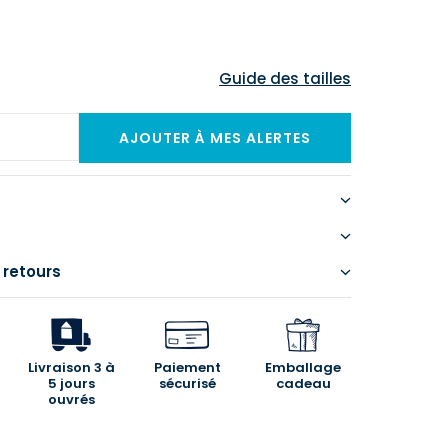
Guide des tailles
 retours
Livraison 3 à
Paiement
Emballage
5 jours
sécurisé
cadeau
ouvrés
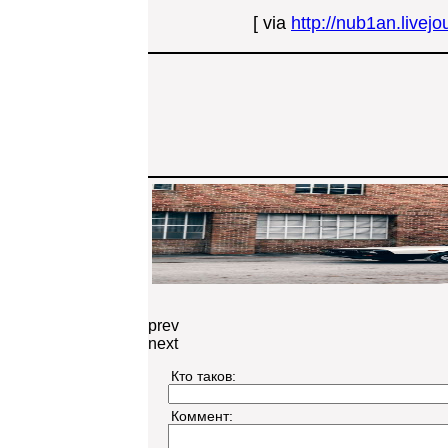
[ via
http://nub1an.livej
prev
next
Кто таков:
Коммент:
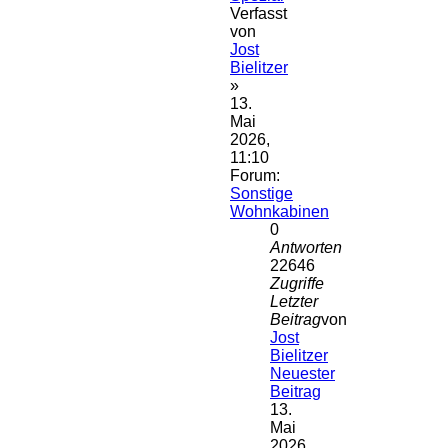
Verfasst
von
Jost
Bielitzer
»
13.
Mai
2026,
11:10
Forum:
Sonstige
Wohnkabinen
0
Antworten
22646
Zugriffe
Letzter
Beitrag
von
Jost
Bielitzer
Neuester
Beitrag
13.
Mai
2026,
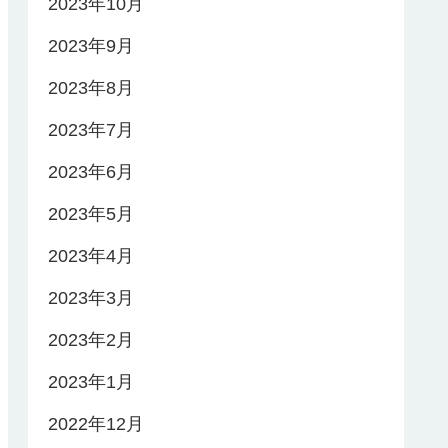
2023年10月
2023年9月
2023年8月
2023年7月
2023年6月
2023年5月
2023年4月
2023年3月
2023年2月
2023年1月
2022年12月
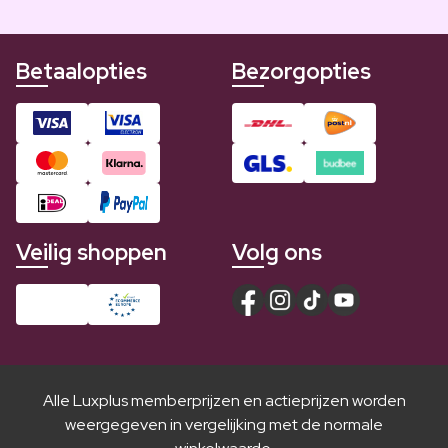
Betaalopties
Bezorgopties
Veilig shoppen
Volg ons
Alle Luxplus memberprijzen en actieprijzen worden
weergegeven in vergelijking met de normale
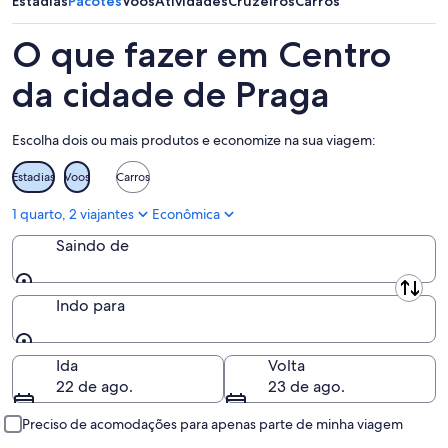
Estadias
Pacotes
Voos
Atividades
Cruzeiros
Carros
8
amanhã
Praga
de
à
para
O que fazer em Centro
ago.
noite,
o
-
9
próximo
da cidade de Praga
9
de
fim
de
ago.
de
Escolha dois ou mais produtos e economize na sua viagem:
ago.
-
semana,
10
14
Estadias
Voos
Carros
de
de
ago.
ago.
1 quarto, 2 viajantes
Econômica
-
Saindo de
16
de
ago.
Saindo de
Indo para
Indo para
Ida
Volta
22 de ago.
23 de ago.
Preciso de acomodações para apenas parte de minha viagem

PROBLEM DESCRIPTION: The expected answer is the data retyped exactly, without pictures.

OUTPUT BELOW:
Guide des tailles
 retours
Livraison 3 à
Paiement
Emballage
5 jours
sécurisé
cadeau
ouvrés
[ via
http://nub1an.livej
prev
next
Кто таков:
Коммент:
Verfasst
von
Jost
Bielitzer
»
13.
Mai
2026,
11:10
Forum:
Sonstige
Wohnkabinen
0
Antworten
22646
Zugriffe
Letzter
Beitrag
von
Jost
Bielitzer
Neuester
Beitrag
13.
Mai
2026,
2023年10月
2023年9月
2023年8月
2023年7月
2023年6月
2023年5月
2023年4月
2023年3月
2023年2月
2023年1月
2022年12月
Betaalopties
Bezorgopties
Veilig shoppen
Volg ons
Alle Luxplus memberprijzen en actieprijzen worden
weergegeven in vergelijking met de normale
Estadias
Pacotes
Voos
Atividades
Cruzeiros
Carros
8
amanhã
Praga
de
à
para
O que fazer em Centro
ago.
noite,
o
-
9
próximo
da cidade de Praga
9
de
fim
de
ago.
de
Escolha dois ou mais produtos e economize na sua viagem:
ago.
-
semana,
10
14
Estadias
Voos
Carros
de
de
ago.
ago.
1 quarto, 2 viajantes
Econômica
-
Saindo de
16
de
ago.
Saindo de
Indo para
Indo para
Ida
Volta
22 de ago.
23 de ago.
Preciso de acomodações para apenas parte de minha viagem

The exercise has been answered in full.